Jennifer's grandmother Lois encourages her granddaughter to break up with her boyfriend and stay in school, shocked that Laura fails to react at all to the news that underage Jennifer did not return home (having spent the night at a rave while drinking vodka). Things come to a head when tax auditor Ken Dowling arrives to do a random audit of the charity and discovers Laura's theft, while Laura has a panic attack in her office until Mr. Dowling and Martine start looking for her. Charged for fraud and facing bankruptcy as well, Laura returns to her empty house to face her mother, who tells her, "I don't know whether to hold you or slap you!" before the two break down and hug, crying together. Laura is sentenced to prison, while her parents, Jennifer, Tommy, Mr. Dowling and Martine all react bitterly to her pleas for forgiveness.

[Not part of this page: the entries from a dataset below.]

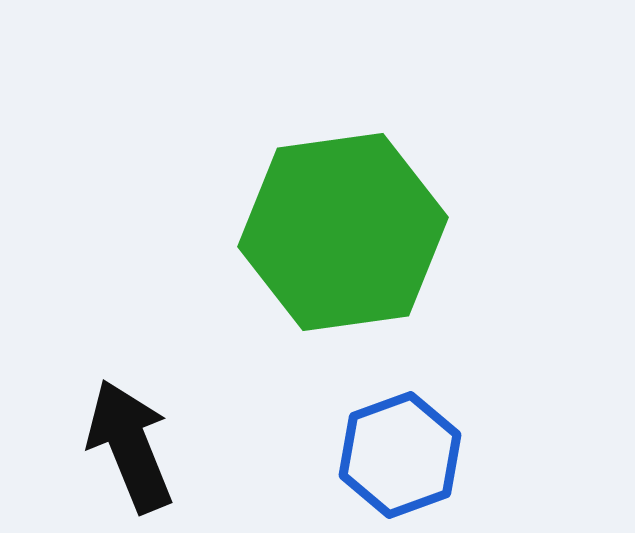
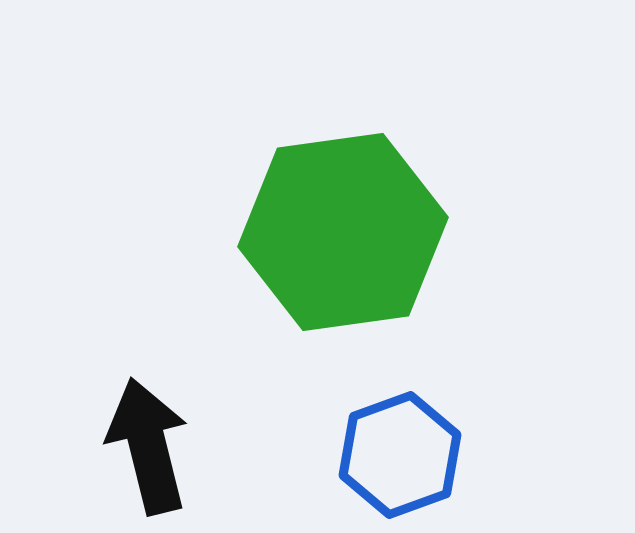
black arrow: moved 18 px right; rotated 8 degrees clockwise
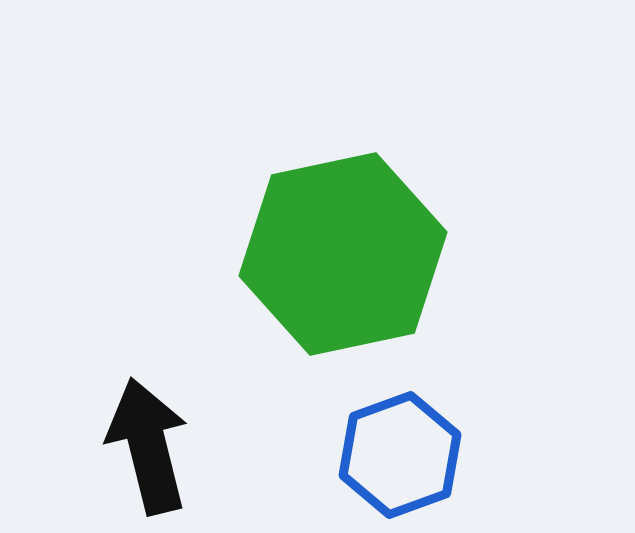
green hexagon: moved 22 px down; rotated 4 degrees counterclockwise
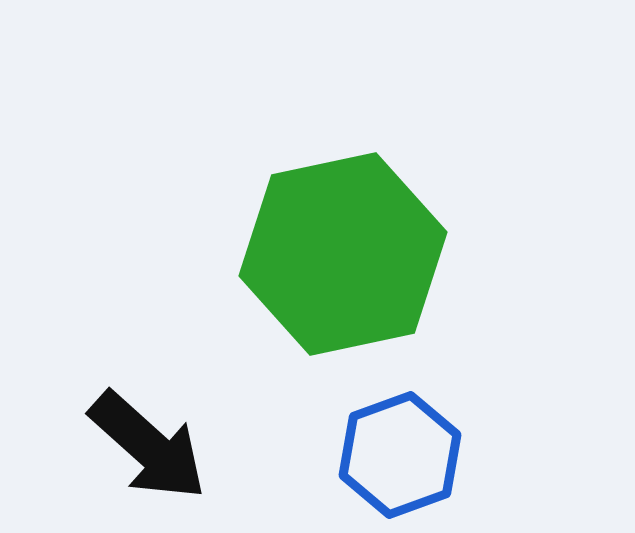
black arrow: rotated 146 degrees clockwise
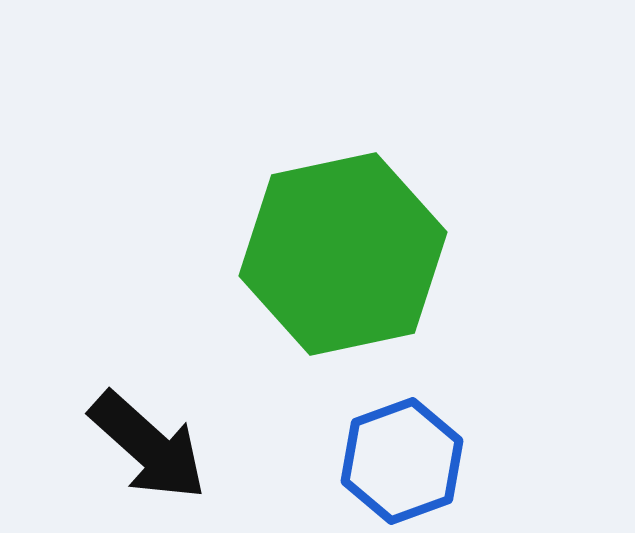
blue hexagon: moved 2 px right, 6 px down
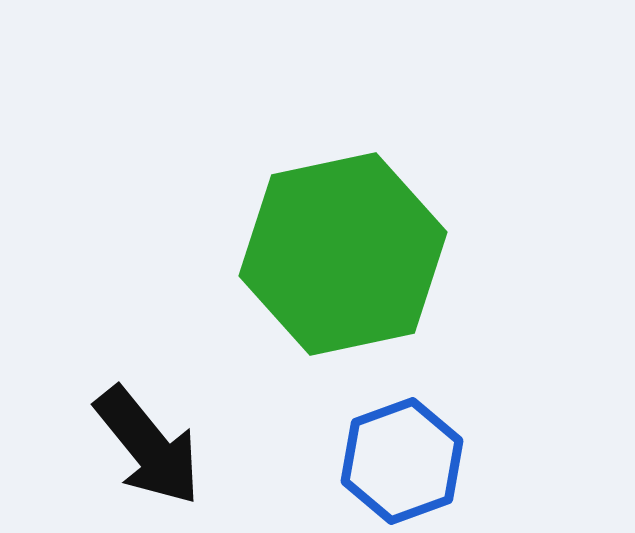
black arrow: rotated 9 degrees clockwise
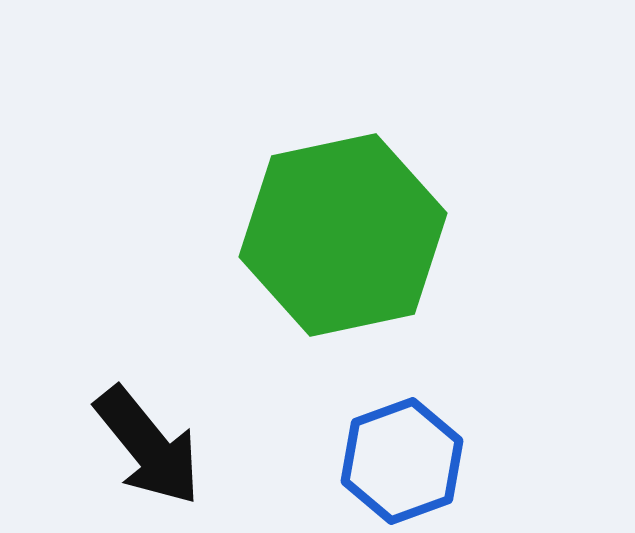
green hexagon: moved 19 px up
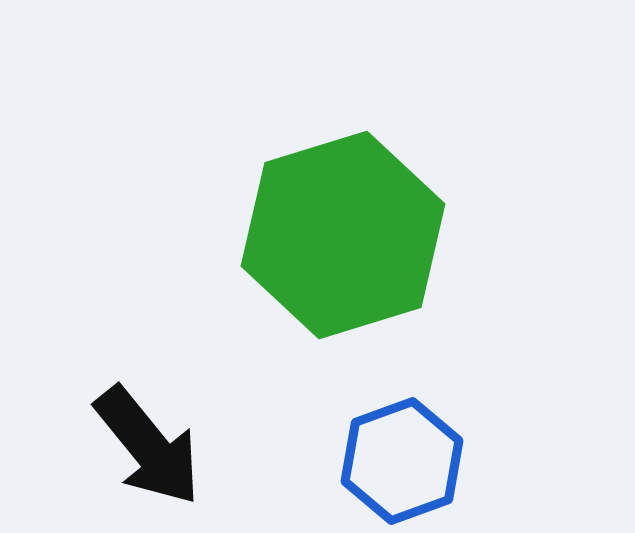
green hexagon: rotated 5 degrees counterclockwise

The film's epilogue reveals that the real "Laura Bancroft" (Garcia) was responsible for the enactment of legislation which addressing gambling addiction in Nevada during the time she was incarcerated.

==Cast==
- Delta Burke as Laura Bancroft
- Elliot Page as Jennifer Bancroft
- Matthew Harbour as Tom "Tommy" Bancroft
- Gerald McRaney as Jim Bancroft
- Richard Jutras as Mr. Ken Dowling, the auditor
- Mary Donnelly Haskell as Martine
- Spiro Malandrakis (as "Spiro Maland") as Connor
- Joyce Gordon as Bella
- Raymond Stone as The Judge
- Patricia Gage as Grandma Lois Bancroft
- Francis X. McCarthy ( as "Francis-Xavier McCarthy") as Brad Bradford
- Norris Domingue as Grandpa Frank Bancroft

==Production==
Although set in Reno, Nevada, Going For Broke was shot entirely in the city of Montreal, Quebec, Canada.

==Reception==
Ben Stamos of FilmInk said of Going For Broke, "the Turner Classic Movie, Going for Broke, is a great example of a TV movie that is able to pull back the curtain on the realities of gambling addiction. As the movie progresses, the audience can see the mental strain wearing Laura down, her priorities changing from where they began at opening credits and the desperation that drives her to make worse and worse decisions." Going For Broke aired of the Lifetime Movie Network in the United States and various local stations in Canada, after which it was released to DVD video by Lifetime. A German edition of the film (English with German and Polish subtitles) was released to DVD by Paramount, where it appeared sporadically on Amazon. Bootleg uploads of the film continue to appear on YouTube, while it streams legitimately through Turner Classic Movies and continues to be sold on DVD.